A portal is any game device that allows for greater-than-usual line of sight. We could consider a gantry that surrounds an upper level of a factory level as a type of portal, as the player is able to use the open floor plan to gain a view of the floor beneath them (Figure 4). This is why we often see players taking the "high ground" in a tactical scenario, as the height elevation allows for a greater situational awareness as opposed to if the player remained on the lower parts of the map. Windows and doorways also constitute portals within game levels.
Any type of weapon of game object that allows the player to have greater control over their view of the virtual world is extremely powerful. Weapons like the sniper rifle, which its ability to increase line of sight, are extremely powerful as a consequence. These powerful abilities, however, are usually compromised in some way. The sniper rifle, although giving the player greater line of sight, will always reduce the player's GFOV (Figure 5). Or the homing rocket used in Unreal Tournament will leave the player exposed to attack whilst in use.
Occluders can also modify graphical fidelity, and subsequently limit peripheral vision, or the player's view distance. The flashlight used in Doom 3 is one of the best examples of an occluding device that does both of these things (Figure 6).

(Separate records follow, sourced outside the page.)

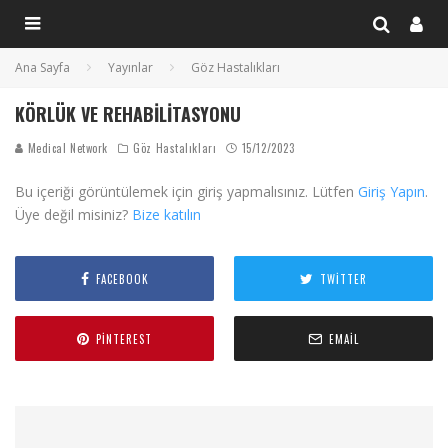
Ana Sayfa
Yayınlar
Göz Hastalıkları
KÖRLÜK VE REHABILITASYONU
Medical Network
Göz Hastalıkları
15/12/2023
Bu içeriği görüntülemek için giriş yapmalısınız. Lütfen
Giriş Yapın
.
Üye değil misiniz?
Bize katılın
FACEBOOK
TWITTER
PINTEREST
EMAIL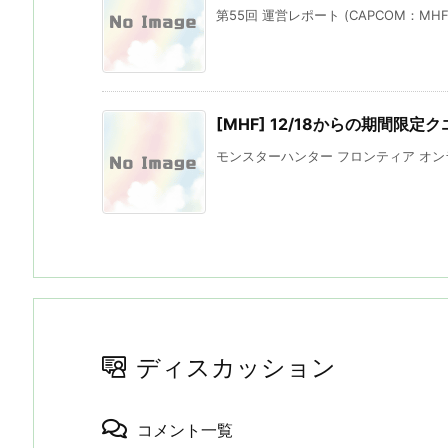
第55回 運営レポート (CAPCOM：MH
[MHF] 12/18からの期間限定
モンスターハンター フロンティア オンライ
ディスカッション
コメント一覧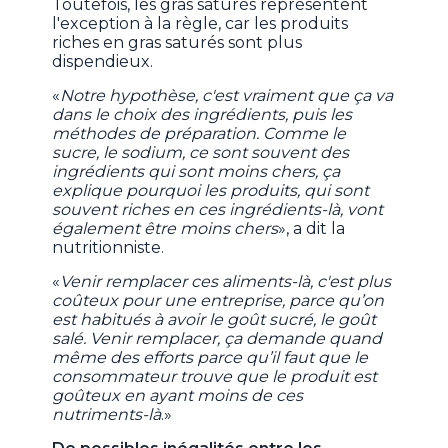
Toutefois, les gras saturés représentent
l'exception à la règle, car les produits
riches en gras saturés sont plus
dispendieux.
«
Notre hypothèse, c'est vraiment que ça va
dans le choix des ingrédients, puis les
méthodes de préparation. Comme le
sucre, le sodium, ce sont souvent des
ingrédients qui sont moins chers, ça
explique pourquoi les produits, qui sont
souvent riches en ces ingrédients-là, vont
également être moins chers
», a dit la
nutritionniste.
«
Venir remplacer ces aliments-là, c'est plus
coûteux pour une entreprise, parce qu’on
est habitués à avoir le goût sucré, le goût
salé. Venir remplacer, ça demande quand
même des efforts parce qu’il faut que le
consommateur trouve que le produit est
goûteux en ayant moins de ces
nutriments-là
.»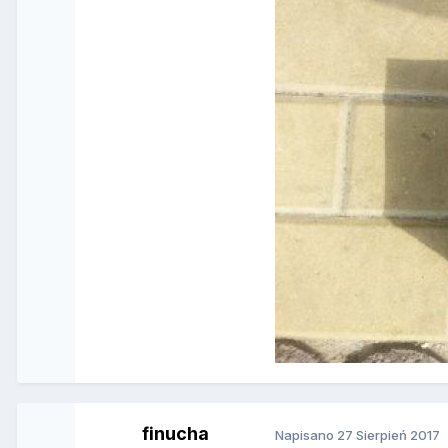
finucha
Napisano
27 Sierpień 2017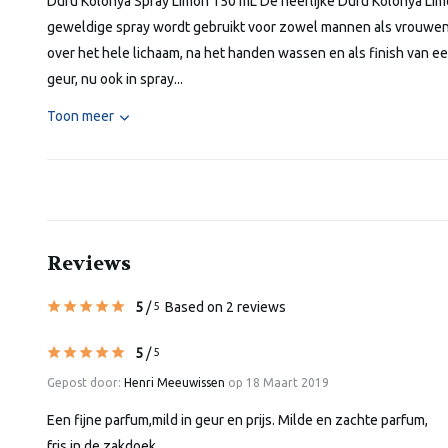
Duru Kolonya Spray Limon 150 mL De heerlijke Duru Kolonya Limon
geweldige spray wordt gebruikt voor zowel mannen als vrouwen, 
over het hele lichaam, na het handen wassen en als finish van 
geur, nu ook in spray...
Toon meer
Reviews
5
/
Based on 2 reviews
5
5
/
5
Gepost door:
Henri Meeuwissen
op 18 Maart 2019
Een fijne parfum,mild in geur en prijs. Milde en zachte parfum,
fris in de zakdoek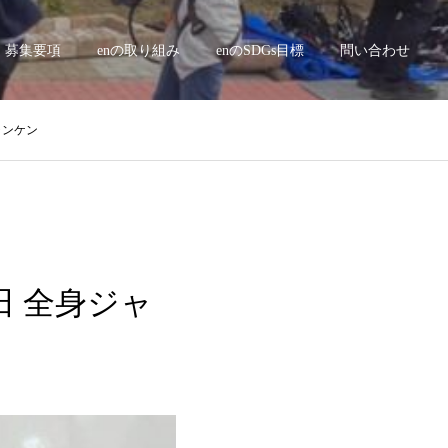
募集要項
enの取り組み
enのSDGs目標
問い合わせ
ャンケン
新田 全身ジャ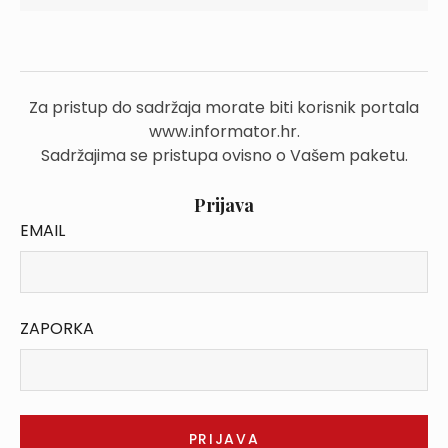
Za pristup do sadržaja morate biti korisnik portala
www.informator.hr.
Sadržajima se pristupa ovisno o Vašem paketu.
Prijava
EMAIL
ZAPORKA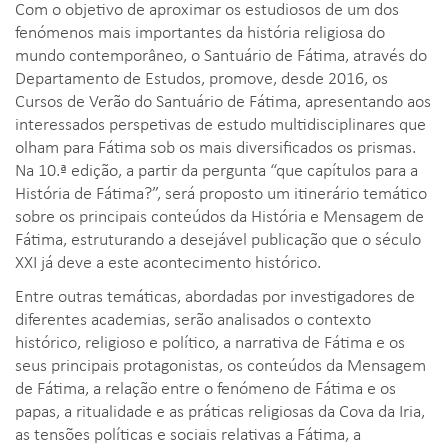
Com o objetivo de aproximar os estudiosos de um dos
fenómenos mais importantes da história religiosa do
mundo contemporâneo, o Santuário de Fátima, através do
Departamento de Estudos, promove, desde 2016, os
Cursos de Verão do Santuário de Fátima, apresentando aos
interessados perspetivas de estudo multidisciplinares que
olham para Fátima sob os mais diversificados os prismas.
Na 10.ª edição, a partir da pergunta “que capítulos para a
História de Fátima?”, será proposto um itinerário temático
sobre os principais conteúdos da História e Mensagem de
Fátima, estruturando a desejável publicação que o século
XXI já deve a este acontecimento histórico.
Entre outras temáticas, abordadas por investigadores de
diferentes academias, serão analisados o contexto
histórico, religioso e político, a narrativa de Fátima e os
seus principais protagonistas, os conteúdos da Mensagem
de Fátima, a relação entre o fenómeno de Fátima e os
papas, a ritualidade e as práticas religiosas da Cova da Iria,
as tensões políticas e sociais relativas a Fátima, a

The flashlight technique is also interesting from a spatial perspective, as it makes small spaces seem artificially larger, and encourages the player to explore parts of a room or level that they wouldn't otherwise do if it were fully lit. On face value, Doom 3's levels have an extremely linear design when compared to the franchise's earlier titles; however, the player is kept in the smaller spaces longer, as the use of occlusion means that they need to spend longer gaining a situational awareness of each room.

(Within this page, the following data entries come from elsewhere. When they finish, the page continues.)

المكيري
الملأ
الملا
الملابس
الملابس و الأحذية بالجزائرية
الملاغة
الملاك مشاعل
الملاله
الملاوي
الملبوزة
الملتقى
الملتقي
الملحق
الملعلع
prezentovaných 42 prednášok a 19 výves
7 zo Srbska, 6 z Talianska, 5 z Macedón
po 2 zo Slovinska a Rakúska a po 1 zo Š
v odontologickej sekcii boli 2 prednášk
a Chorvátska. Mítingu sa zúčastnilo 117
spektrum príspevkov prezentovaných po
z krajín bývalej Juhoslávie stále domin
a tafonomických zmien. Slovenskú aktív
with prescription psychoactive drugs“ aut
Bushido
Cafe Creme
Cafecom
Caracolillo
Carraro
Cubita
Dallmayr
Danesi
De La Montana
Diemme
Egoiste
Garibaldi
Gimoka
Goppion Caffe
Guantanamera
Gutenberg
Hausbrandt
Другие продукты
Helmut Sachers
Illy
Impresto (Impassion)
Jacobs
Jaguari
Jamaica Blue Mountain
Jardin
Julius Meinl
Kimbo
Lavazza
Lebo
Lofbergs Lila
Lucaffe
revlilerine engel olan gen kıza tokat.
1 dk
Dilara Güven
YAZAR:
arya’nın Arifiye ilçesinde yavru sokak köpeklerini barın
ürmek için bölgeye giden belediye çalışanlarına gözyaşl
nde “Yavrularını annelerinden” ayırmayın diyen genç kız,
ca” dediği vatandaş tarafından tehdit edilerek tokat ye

The "noise" effect used in Silent Hill 2 (Figure 7) is also another alternative occluding device, used to reduce the player's line of sight and subsequently make them feel more cautious. It is also important to note that effects like this often serve an important technical purpose, as they reduce the draw distance required in large, open environments whilst also giving the illusion that the environment is larger than what it seems. We often see simulated weather effects such rain, fog and simulated snow used to achieve a similar goal.
In the context of games, level designers can use the principle of portals and occluders to adjust the difficulty of a game's virtual space. Figure 8 demonstrate the difference in difficulty associated with using occlusion. In the example of the left, the player has a significantly heightened sense of situational awareness, as they can see through the walls. This will mean that they will be on the "front foot" when it comes to engaging any enemies.
In the example on the right, occlusion is used to limit the player's situational awareness. By doing so, the player will undergo moments of anxiety when exploring new spaces, as they will need to quickly familiarize themselves with the layout of the space so that they can plan strategically for a number of possibilities. Although there are many psychological outcomes from these mechanisms, in the context of this article, we are dealing primarily with occluders and portals as a function of difficulty ramping using 3D spaces.